Eu não quero entrar nessa questão, mas vou fazer um comentário sobre o que faz mal para nós. (Penso que o lance é cada um, na sua individualidade, conhecer e poder escolher, aquilo que faz ou não mal, para sua própria saúde, mas iriei falar mais disso logo abaixo) O que é que podemos considerar o que pode nos matar? Quais substâncias que também podemos associar a vários males de saúde? Quais são essas substâncias? Apenas as tais drogas que o jornal ressaltou? Ampliando, muitas drogas como muitos sabem, são vendidas em drogarias, farmácias, em toda e qualquer esquina. Quem não sabe que toda medicação, tem seu efeito colateral, como os simples remédios para hipertensão? Que em sua ingestão ao longo dos anos, vai causando deterioramento das funções renais, entre outros males... que os psicotrópicos como o Clonazepam, está cada vez mais causando dependências nas pessoas...
 
E por falar nesse assunto, lembro-me de uma pesquisa que vi a algum tempo atrás, não me lembro bem se foi na palestra ou no livro, de Gustavo Tenório (A Construção da Clínica Ampliada na Atenção Básica), médico professor da Unicamp, em que apresentou um estudo estarrecedor. Falando de alguns dados obtidos pela pesquisadora Barbara Stratifil, onde ela aponta a IATROGENIA, como a terceira maior causa de óbitos nos EUA. Numa rápida busca:
 
Iatrogenia é uma doença com efeitos e complicações causadas como resultado de um tratamento médico. O termo deriva do grego e significa de origem médica, e pode-se aplicar tanto a efeitos bons ou maus. Em farmacologia, iatrogenia refere-se a doenças ou alterações patológicas criadas por efeitos colaterais dos medicamentos. Geralmente a palavra é usada para se referir às consequências de ações danosas dos médicos, mas também pode ser resultado das ações de outros profissionais, como psicólogos, terapeutas, enfermeiros, dentistas, etc. Além disso, medicinas alternativas também podem ser uma fonte de iatrogenia. Uma causa muito comum de efeitos iatrogénicos, que acarreta em óbito, é a interação medicamentosa, que é quando um ou mais medicamentos alteram os efeitos de outros que estão sendo tomados pelo paciente, que podem aumentar ou diminuir a ação do mesmo. Efeitos colaterais, assim como reações alérgicas a medicamentos, também são uma forma de iatrogenia. Com o passar do tempo, algumas bactérias se tornan resistentes a determinados medicamentos, e essa resistência também é uma iatrogenia.”
 
Então, o que faz mal e pode nos matar?

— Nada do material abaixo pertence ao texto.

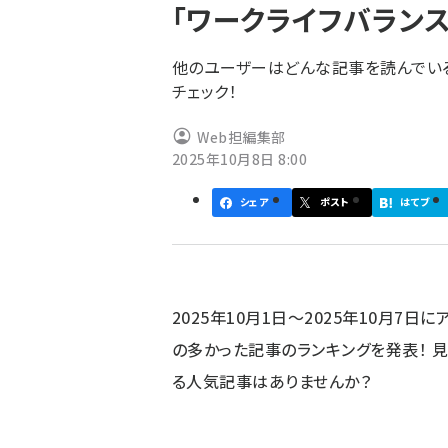
「ワークライフバランス
ず
他のユーザーはどんな記事を読んでい
チェック！
Web担編集部
2025年10月8日 8:00
シェア
ポスト
はてブ
2025年10月1日～2025年10月7日
の多かった記事のランキングを発表！ 
る人気記事はありませんか？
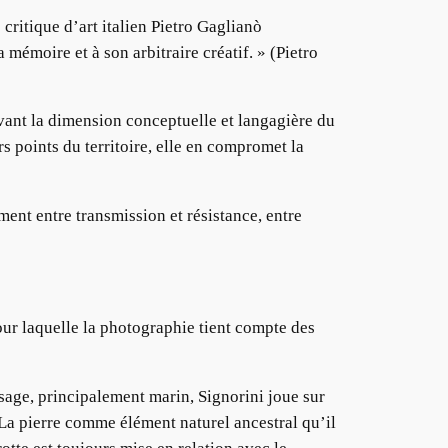
critique d’art italien Pietro Gaglianò
 mémoire et à son arbitraire créatif. » (Pietro
evant la dimension conceptuelle et langagière du
rs points du territoire, elle en compromet la
ment entre transmission et résistance, entre
our laquelle la photographie tient compte des
sage, principalement marin, Signorini joue sur
La pierre comme élément naturel ancestral qu’il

Ampliando: quem não se lembra do chumbo, que havia nas tintas usadas nas paredes das nossas casas, e que causavam prejuízos ao desenvolvimento das pessoas, como sérias dificuldades de aprendizagem em crianças... quem não se lembra das telhas e caixas d´água feitas de amianto.... quem não se lembra da água oxigenada que colocavam no leite, um produto altamente cancerígeno, para que o leite rendesse mais... quem não frequentemente come carne de supermercado e sente um gosto estranho, e sabe lá o que é que tem nessa carne... quem não vive em cidades onde o ar, aquele que respiramos, e está cada vez mais poluído devido ao entupimento de gás carbônico emitido pelos carros, fábricas e afins, causando “probleminhas” como o aquecimento global, asma, bronquite, entre outros...
 
Enfim, mas não é sobre essa questão, que eu quero falar. Gostaria de falar sobre uma área que eu trabalho, que é a Educação Popular em Saúde. Relacionando-a a questão das drogas, o que eu percebo, no meio da saúde pública, é infelizmente esse tipo de “pedagogia”que li no jornalzinho, que é baseada fundamentalmente no MEDO. Tem alguns colegas que até classificam como “Tratamento de Choque” e coisas parecidas. Quando colocamos uma bomba relógio na capa, com os especialistas falando dessa maneira, eu acho muito complicado.
 
Em contrapartida a isso tudo, em uma entrevista que li e guardei na minha “pastinha”, de muito tempo atrás, um dos maiores médicos infectologistas do país (tipo time do Fantástico), dá uma contribuição lúcida, e depois humilde, de possíveis começos de caminhos, relacionados a essa questão da educação em saúde relacionada as drogas, sexualidade, que podemos trilhar.
 
O que mais me impressionou nesse relato dele, é quando fala sobre a palestra que foi dar na escola da filha, e que a filha pediu para a colega perguntar em seu lugar, sobre as dúvidas que carregava sobre as drogas, sobre a sexualidade. Ou seja, ela não fez a pergunta em uma conversa de almoço, ou no carro indo viajar com a família para o litoral, ou mesmo num momento em que a família assistia a um filme, de bobeira. Ela não conseguia esclarecer suas dúvidas, angústias com o pai. Talvez não é nem esclarecer, mas apenas conversar sobre o assunto. E precisou que ele fosse a sua sala de aula, repito, um dos maiores médicos-especialistas do país, para que ela usasse uma amiguinha da turma, para fazer os seus questionamentos... Parabéns pela humildade desse médico.
 
O título da entrevista é: DROGA É BOM, CAMISINHA É RUIM. Impressionante. Abaixo a entrevista na íntegra:
 
David Uip
"Camisinha é ruim e droga é bom"

Para o médico, é preciso dizer a verdade antes de se reforçar que o preservativo salva vidas e que a dependência química mata. Pode ser um caminho para melhorar a prevenção da Aids
Gisele Vitória
 
Assim como tantos pais, o infectologista David Uip enfrentou dificuldades para conversar com os filhos sobre sexo, drogas e Aids. Com toda a experiência que acumulou em 34 anos de medicina, ficou roxo quando seu filho, aos 7 anos, achou uma camisinha e lhe pediu para mostrar como usava. Ciente das travas históricas entre pais e filhos nessas conversas delicadas, ele acredita no poder da família, da cumplicidade e da verdade para mudar comportamentos. Aos 57 anos, ex-diretor do Incor, Uip é um dos maiores nomes da medicina no Brasil e comanda um dos centros de referência de tratamento de Aids no País.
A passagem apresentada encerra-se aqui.